Figure 14 shows a sequence diagram of the relationship between the streaming agent, module device responsible for RF communication in SLIM hub and PAAR band. First, the PAAR band periodically sends a BLE advertisement message to announce its current location (1). The RF module receives the advertisement message and stores the device information. When the streaming agent sends a request to the RF module, the RF module requests a BLE connection to the band (2, 3). Once the BLE connection is established, the measured biometric data are transmitted to the RF module through BLE communication and finally to the streaming agent (4, 5). Finally, agent sends a streaming stop message and the service ends with a BLE disconnection (6, 7).

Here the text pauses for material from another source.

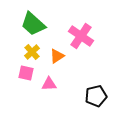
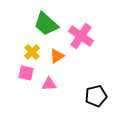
green trapezoid: moved 13 px right
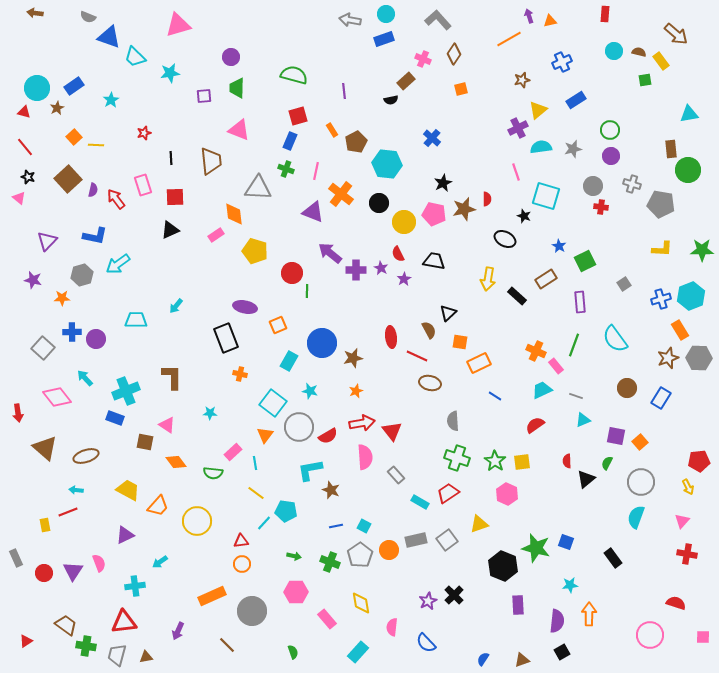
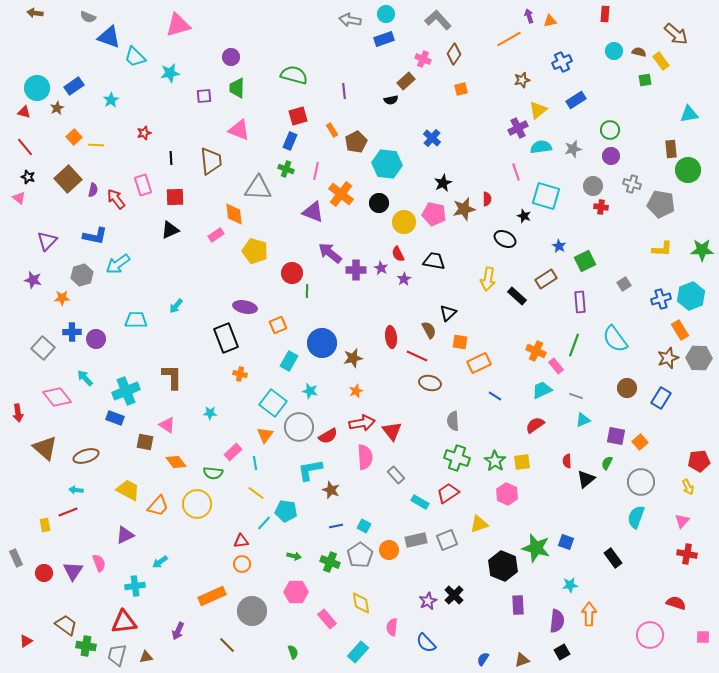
yellow circle at (197, 521): moved 17 px up
gray square at (447, 540): rotated 15 degrees clockwise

5. Implementation and Performance Evaluation

5.1. Test Environment

Figure 15 shows the hardware module and monitoring application used in the experiment. Figure 15a shows the PAAR band, ECG, PPG and Breath measurement sensor and shows the user wearing it. Figure 15b shows the SLIM hub receiving the bio-signals measured in the band via wireless communication (there is a frontend module in the SLIM hub for RF communication). In addition, the SLIM hub provides indoor location-based services without user setting and serves as a gateway to send data acquired by the sensor to the remote caregiver using WiFi, TCP/IP, UDP. Figure 15c shows an application that enables a remote caregiver to monitor multi-bio-signals received from a SLIM hub in real time. In Section 5.2, when the app sends a streaming service request, the average time until the service is performed is measured. In Section 5.3, we evaluated the average jitter, which is the delay between packets with increasing number of receiving terminals. In Section 5.4, we evaluated connectivity between SLIM hubs in a private network environment.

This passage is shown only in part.